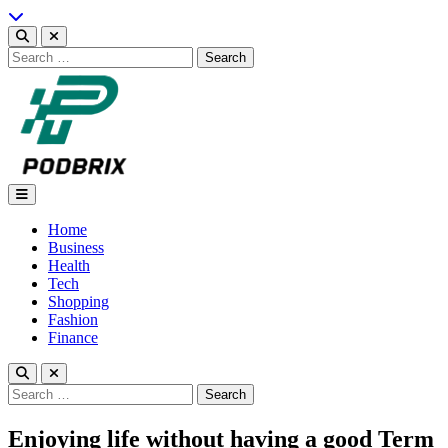
Skip
to
content
Search
for:
Podbrix |New Thinking…
Home
Business
Health
Tech
Shopping
Fashion
Finance
Search
for:
Enjoying life without having a good Term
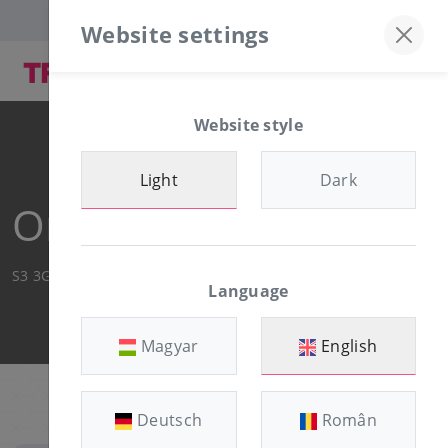
Discord server
+36-30/874-1982
Website settings
Website style
Light
Dark
Order Summary
S3 3GB
Language
Magyar
English
Deutsch
Român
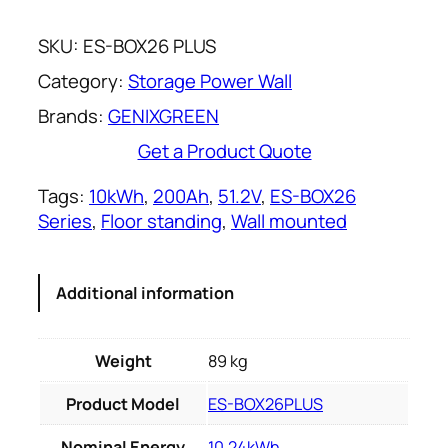
SKU:
ES-BOX26 PLUS
Category:
Storage Power Wall
Brands:
GENIXGREEN
Get a Product Quote
Tags:
10kWh
, 
200Ah
, 
51.2V
, 
ES-BOX26
Series
, 
Floor standing
, 
Wall mounted
Additional information
Weight
89 kg
Product Model
ES-BOX26PLUS
Nominal Energy
10.24kWh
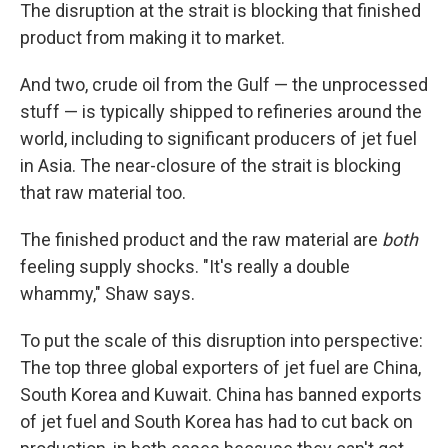
The disruption at the strait is blocking that finished
product from making it to market.
And two, crude oil from the Gulf — the unprocessed
stuff — is typically shipped to refineries around the
world, including to significant producers of jet fuel
in Asia. The near-closure of the strait is blocking
that raw material too.
The finished product and the raw material are
both
feeling supply shocks. "It's really a double
whammy," Shaw says.
To put the scale of this disruption into perspective:
The top three global exporters of jet fuel are China,
South Korea and Kuwait. China has banned exports
of jet fuel and South Korea has had to cut back on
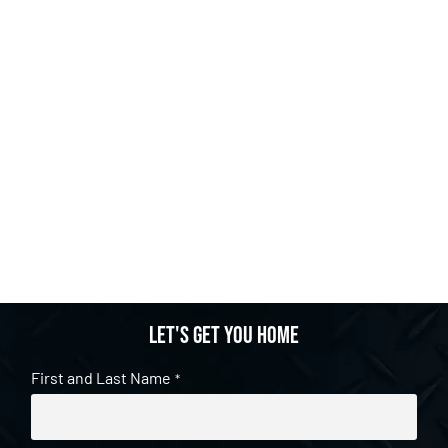
Let's get you home
First and Last Name
*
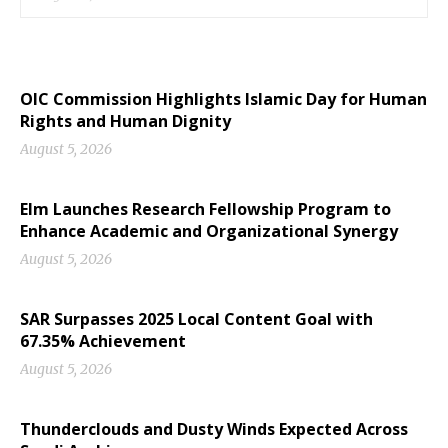
OIC Commission Highlights Islamic Day for Human
Rights and Human Dignity
August 5, 2026
Elm Launches Research Fellowship Program to
Enhance Academic and Organizational Synergy
August 5, 2026
SAR Surpasses 2025 Local Content Goal with
67.35% Achievement
August 5, 2026
Thunderclouds and Dusty Winds Expected Across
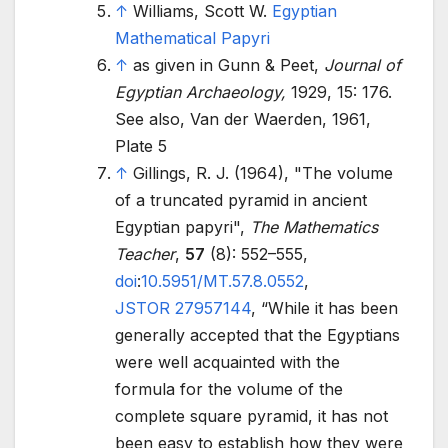
↑
Williams, Scott W.
Egyptian
Mathematical Papyri
↑
as given in Gunn & Peet,
Journal of
Egyptian Archaeology,
1929, 15: 176.
See also, Van der Waerden, 1961,
Plate 5
↑
Gillings, R. J. (1964), "The volume
of a truncated pyramid in ancient
Egyptian papyri",
The Mathematics
Teacher
,
57
(8):
552–
555,
doi
:
10.5951/MT.57.8.0552
,
JSTOR
27957144
,
While it has been
generally accepted that the Egyptians
were well acquainted with the
formula for the volume of the
complete square pyramid, it has not
been easy to establish how they were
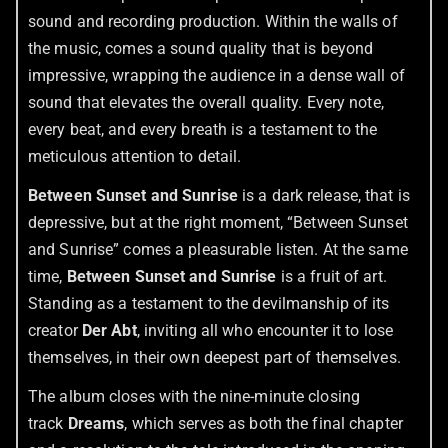
sound and recording production. Within the walls of
the music, comes a sound quality that is beyond
impressive, wrapping the audience in a dense wall of
sound that elevates the overall quality. Every note,
every beat, and every breath is a testament to the
meticulous attention to detail.
Between Sunset and Sunrise
is a dark release, that is
depressive, but at the right moment, “Between Sunset
and Sunrise” comes a pleasurable listen. At the same
time,
Between Sunset and Sunrise
is a fruit of art.
Standing as a testament to the devilmanship of its
creator
Der Abt
, inviting all who encounter it to lose
themselves, in their own deepest part of themselves.
The album closes with the nine-minute closing
track
Dreams
, which serves as both the final chapter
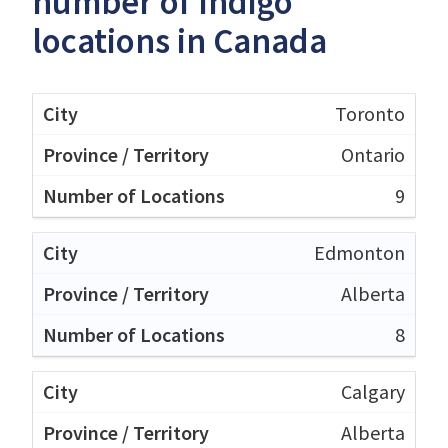
number of Indigo
locations in Canada
Toronto
Ontario
9
Edmonton
Alberta
8
Calgary
Alberta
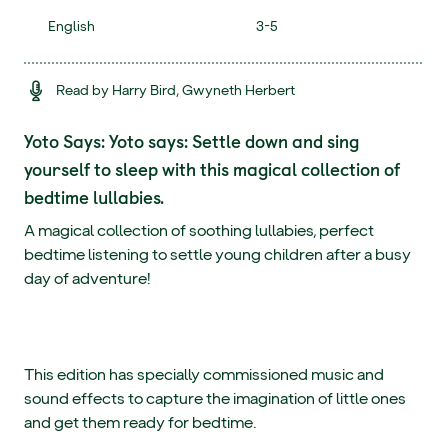
English
3-5
Read by Harry Bird, Gwyneth Herbert
Yoto Says: Yoto says: Settle down and sing
yourself to sleep with this magical collection of
bedtime lullabies.
A magical collection of soothing lullabies, perfect
bedtime listening to settle young children after a busy
day of adventure!
This edition has specially commissioned music and
sound effects to capture the imagination of little ones
and get them ready for bedtime.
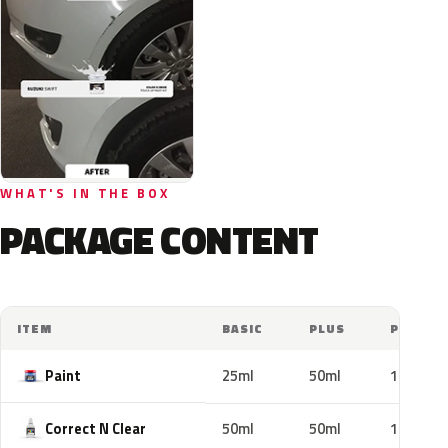
WHAT'S IN THE BOX
PACKAGE CONTENT
ITEM
BASIC
PLUS
PRO
Paint
25ml
50ml
100ml
Correct N Clear
50ml
50ml
100ml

++++

THE PROBLEM - In the records above, find each line holding "material" and copy it.

TASK ANSWER -
that raw material too.
The finished product and the raw material are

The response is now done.